This post will probably be old news to seasoned modellers, but it’s worth repeating even for those of us who have been burned before when creating such models.
For the love of all that is good in this world, get your data sources perfected before embarking on a prescriptive model.
There are four types of model: 1) Descriptive: what happened? 2) Diagnostic: why did it happen? 3) Predictive: what is going to happen? 4) Prescriptive: what should we do?
They are in that order for a reason. If your company’s data is not yet reliable enough to do descriptive modelling, do not skip ahead to prescriptive modelling. If you do so, you will be in for a world of hurt when your model has erratic behavior and fails to produce any insights of value. Prescriptive models are the most dangerous for two reasons: first, they are designed to run downhill as fast as possible. If your data has errors which the model takes at face value as accurate, it will absolutely exploit those errors to optimize its objective function. And then it will tell you to do something that you probably should not do.

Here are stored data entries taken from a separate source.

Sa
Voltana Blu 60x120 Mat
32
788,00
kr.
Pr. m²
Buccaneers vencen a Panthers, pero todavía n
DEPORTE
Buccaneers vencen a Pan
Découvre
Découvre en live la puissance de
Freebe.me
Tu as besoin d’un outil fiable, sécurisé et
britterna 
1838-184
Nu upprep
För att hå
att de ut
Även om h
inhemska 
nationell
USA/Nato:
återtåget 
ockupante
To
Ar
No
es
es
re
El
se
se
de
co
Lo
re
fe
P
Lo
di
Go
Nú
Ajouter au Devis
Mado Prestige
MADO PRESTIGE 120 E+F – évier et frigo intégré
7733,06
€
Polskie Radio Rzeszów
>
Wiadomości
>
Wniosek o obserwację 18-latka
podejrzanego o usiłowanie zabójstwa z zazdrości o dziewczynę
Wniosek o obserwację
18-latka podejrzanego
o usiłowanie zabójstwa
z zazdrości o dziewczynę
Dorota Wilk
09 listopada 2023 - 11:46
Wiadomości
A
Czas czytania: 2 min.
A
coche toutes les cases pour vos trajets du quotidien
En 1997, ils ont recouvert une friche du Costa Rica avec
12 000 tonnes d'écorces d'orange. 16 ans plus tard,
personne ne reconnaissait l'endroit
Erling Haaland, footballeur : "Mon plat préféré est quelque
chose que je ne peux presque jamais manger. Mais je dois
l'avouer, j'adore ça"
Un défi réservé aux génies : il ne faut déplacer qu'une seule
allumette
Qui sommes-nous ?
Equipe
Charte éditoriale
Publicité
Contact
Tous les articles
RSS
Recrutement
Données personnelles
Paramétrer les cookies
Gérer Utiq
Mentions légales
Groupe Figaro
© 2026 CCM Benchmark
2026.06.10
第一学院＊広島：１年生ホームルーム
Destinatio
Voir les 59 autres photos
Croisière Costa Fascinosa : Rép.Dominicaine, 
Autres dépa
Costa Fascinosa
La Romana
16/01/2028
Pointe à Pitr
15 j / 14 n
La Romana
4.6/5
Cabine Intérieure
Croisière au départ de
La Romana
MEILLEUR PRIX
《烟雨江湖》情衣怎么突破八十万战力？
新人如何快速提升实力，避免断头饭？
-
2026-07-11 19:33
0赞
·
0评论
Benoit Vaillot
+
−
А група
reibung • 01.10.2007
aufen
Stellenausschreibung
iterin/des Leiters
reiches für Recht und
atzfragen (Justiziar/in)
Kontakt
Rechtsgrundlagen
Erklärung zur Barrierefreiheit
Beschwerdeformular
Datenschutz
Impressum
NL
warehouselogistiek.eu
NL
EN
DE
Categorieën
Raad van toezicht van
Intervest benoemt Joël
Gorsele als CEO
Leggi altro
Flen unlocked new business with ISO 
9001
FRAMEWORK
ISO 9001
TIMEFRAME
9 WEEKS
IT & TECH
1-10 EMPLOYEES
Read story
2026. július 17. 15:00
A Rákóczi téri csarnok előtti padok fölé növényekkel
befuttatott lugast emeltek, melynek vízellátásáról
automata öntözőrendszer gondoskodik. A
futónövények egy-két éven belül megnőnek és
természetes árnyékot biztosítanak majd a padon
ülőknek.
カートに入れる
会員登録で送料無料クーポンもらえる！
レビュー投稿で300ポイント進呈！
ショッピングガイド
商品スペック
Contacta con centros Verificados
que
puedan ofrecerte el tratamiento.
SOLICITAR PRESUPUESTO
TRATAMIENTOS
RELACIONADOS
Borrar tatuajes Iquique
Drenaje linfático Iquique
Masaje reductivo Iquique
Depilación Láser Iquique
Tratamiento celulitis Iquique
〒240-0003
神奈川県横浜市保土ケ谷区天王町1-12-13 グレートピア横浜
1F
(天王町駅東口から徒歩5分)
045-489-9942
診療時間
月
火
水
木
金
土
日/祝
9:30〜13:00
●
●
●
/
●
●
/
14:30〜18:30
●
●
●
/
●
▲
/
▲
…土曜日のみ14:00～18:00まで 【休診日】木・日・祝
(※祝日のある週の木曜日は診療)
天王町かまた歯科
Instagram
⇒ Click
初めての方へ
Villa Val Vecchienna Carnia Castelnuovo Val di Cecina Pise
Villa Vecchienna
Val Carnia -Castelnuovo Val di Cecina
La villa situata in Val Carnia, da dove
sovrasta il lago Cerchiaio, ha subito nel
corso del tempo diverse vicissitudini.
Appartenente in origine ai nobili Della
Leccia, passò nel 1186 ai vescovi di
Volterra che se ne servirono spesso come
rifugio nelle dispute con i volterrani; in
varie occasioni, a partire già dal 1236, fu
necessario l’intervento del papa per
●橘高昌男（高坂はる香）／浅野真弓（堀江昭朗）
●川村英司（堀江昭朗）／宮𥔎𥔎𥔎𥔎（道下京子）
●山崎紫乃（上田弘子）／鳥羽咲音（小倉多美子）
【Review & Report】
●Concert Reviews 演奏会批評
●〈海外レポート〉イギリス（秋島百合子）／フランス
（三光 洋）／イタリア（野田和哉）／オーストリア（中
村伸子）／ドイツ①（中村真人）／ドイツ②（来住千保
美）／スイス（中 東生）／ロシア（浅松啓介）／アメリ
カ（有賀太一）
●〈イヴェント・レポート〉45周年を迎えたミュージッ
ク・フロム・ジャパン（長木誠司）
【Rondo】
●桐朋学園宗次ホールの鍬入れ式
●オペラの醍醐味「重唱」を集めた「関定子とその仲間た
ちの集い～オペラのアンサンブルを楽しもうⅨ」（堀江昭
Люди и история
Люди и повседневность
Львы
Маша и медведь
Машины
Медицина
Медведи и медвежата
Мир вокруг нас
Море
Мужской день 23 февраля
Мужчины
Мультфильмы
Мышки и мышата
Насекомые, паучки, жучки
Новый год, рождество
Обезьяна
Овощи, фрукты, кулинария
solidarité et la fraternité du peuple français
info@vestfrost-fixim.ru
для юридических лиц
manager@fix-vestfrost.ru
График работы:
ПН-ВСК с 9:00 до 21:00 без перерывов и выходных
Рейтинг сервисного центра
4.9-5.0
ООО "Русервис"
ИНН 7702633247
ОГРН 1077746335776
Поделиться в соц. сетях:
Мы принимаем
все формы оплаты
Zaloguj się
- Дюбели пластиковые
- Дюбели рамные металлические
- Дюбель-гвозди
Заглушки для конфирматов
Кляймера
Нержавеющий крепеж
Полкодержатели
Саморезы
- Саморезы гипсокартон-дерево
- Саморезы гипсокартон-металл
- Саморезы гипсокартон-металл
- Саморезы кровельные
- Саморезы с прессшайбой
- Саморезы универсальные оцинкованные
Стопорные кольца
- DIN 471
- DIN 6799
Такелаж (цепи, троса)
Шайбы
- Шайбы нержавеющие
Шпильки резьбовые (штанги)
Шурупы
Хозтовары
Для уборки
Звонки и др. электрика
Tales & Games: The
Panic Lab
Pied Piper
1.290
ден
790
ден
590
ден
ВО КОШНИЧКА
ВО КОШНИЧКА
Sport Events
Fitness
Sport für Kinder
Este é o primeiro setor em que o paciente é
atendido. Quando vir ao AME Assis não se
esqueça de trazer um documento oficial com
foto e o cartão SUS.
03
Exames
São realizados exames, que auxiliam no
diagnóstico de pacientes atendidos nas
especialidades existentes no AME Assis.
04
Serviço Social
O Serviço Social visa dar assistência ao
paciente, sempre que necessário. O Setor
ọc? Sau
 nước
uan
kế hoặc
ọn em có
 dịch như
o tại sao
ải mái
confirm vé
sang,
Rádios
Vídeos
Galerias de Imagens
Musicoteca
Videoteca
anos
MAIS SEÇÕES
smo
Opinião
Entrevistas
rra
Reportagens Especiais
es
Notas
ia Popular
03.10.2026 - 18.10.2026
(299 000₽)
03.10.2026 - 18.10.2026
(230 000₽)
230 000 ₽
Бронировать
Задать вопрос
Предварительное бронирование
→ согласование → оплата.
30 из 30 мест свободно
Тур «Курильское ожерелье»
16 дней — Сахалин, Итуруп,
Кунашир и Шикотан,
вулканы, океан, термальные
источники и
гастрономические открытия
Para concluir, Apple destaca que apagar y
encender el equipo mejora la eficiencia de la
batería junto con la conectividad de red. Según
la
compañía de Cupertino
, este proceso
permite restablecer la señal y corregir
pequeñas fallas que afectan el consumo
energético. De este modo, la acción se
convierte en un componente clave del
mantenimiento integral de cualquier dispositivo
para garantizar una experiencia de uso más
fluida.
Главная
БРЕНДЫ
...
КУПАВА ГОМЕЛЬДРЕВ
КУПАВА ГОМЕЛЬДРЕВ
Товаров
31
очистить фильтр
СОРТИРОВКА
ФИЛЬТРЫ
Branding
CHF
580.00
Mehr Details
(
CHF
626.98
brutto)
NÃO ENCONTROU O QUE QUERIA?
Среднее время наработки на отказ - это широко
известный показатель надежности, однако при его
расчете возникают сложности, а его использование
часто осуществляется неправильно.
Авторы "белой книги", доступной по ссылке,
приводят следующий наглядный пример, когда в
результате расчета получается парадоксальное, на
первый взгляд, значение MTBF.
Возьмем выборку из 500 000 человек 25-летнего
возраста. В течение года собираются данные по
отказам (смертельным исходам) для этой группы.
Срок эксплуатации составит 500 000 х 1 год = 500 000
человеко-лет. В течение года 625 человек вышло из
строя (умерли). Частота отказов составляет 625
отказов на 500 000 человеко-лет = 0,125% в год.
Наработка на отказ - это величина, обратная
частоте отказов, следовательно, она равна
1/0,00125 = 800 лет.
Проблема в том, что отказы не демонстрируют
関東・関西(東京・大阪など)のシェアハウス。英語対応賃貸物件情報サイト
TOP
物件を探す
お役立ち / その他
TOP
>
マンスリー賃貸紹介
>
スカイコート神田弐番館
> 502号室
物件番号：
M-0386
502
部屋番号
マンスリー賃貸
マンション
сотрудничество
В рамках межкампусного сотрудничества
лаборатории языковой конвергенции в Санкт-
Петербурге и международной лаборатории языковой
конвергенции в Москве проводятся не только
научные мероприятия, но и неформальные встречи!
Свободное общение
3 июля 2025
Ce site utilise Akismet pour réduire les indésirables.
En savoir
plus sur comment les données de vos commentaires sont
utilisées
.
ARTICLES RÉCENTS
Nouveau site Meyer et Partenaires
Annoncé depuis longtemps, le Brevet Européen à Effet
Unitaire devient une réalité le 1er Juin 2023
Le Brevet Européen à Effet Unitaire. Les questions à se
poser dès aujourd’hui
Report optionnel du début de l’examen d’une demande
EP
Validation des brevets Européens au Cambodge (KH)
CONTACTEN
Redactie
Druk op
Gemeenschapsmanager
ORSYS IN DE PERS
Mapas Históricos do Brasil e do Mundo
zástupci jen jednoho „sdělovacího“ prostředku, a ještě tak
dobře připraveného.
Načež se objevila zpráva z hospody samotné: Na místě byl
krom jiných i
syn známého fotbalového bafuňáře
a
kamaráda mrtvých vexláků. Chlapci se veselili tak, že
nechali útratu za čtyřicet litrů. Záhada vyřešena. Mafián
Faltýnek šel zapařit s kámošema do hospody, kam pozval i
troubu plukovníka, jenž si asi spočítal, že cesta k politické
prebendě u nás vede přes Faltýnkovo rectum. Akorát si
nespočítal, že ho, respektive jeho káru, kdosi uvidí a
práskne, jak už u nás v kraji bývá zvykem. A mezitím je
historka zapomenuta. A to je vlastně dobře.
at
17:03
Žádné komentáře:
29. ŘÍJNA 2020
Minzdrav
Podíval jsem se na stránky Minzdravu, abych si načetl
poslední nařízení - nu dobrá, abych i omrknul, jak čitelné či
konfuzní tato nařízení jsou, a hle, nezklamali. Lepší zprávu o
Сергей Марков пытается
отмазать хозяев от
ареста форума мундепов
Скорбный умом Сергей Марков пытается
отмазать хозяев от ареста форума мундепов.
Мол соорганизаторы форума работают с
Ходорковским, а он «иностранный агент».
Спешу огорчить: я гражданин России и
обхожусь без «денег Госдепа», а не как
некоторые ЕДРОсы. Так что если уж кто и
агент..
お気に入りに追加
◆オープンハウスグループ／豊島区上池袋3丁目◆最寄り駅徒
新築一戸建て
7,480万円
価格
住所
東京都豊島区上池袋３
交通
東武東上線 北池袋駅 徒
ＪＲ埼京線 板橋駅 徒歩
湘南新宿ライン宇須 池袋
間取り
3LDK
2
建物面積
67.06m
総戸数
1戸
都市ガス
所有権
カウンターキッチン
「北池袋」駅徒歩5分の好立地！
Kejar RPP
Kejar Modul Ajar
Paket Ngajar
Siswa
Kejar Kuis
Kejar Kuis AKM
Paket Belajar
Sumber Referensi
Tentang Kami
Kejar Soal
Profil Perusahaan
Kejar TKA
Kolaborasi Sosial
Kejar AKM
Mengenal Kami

Predictive modelling is a bit less dangerous, though it can still absolutely eat your lunch if you rely on these predictions for big decisions.
Diagnostic modelling is again a bit less dangerous, and here you start to get clues that your underlying data is wrong. You may have a business sense for why something happened, and if your model says otherwise, this may start to raise some alarm bells.
Descriptive modelling is where you’re most likely to notice data errors - which is exactly what you want to do. You want to see things that don’t look right, and go fix them at the source, be they a collection or a calcultion error.
What you absolutely do not want to do is feed a black box model (most predictive and prescriptive models) bad data, because those models will obscure and run away with that bad data for weeks, months, or years until something terrible happens. Even worse if you’re ensembling predictive and prescriptive models, for example by predicting costs and then optimizing to reduce them.
Check your data using statistical methods for outliers and other oddities or weird distributions. Check your data for missing values. Check it for numbers that are too round, or that have non-randomness when you expect randomness, or values that occur more frequently than you’d expect. Plot your data. Play with it first. Describe what happened. Then work your way up the chain of model maturity.
Consult with subject matter experts - they have spent years honing their guts!
In summary, garbage in, garbage out (GIGO). Be wary.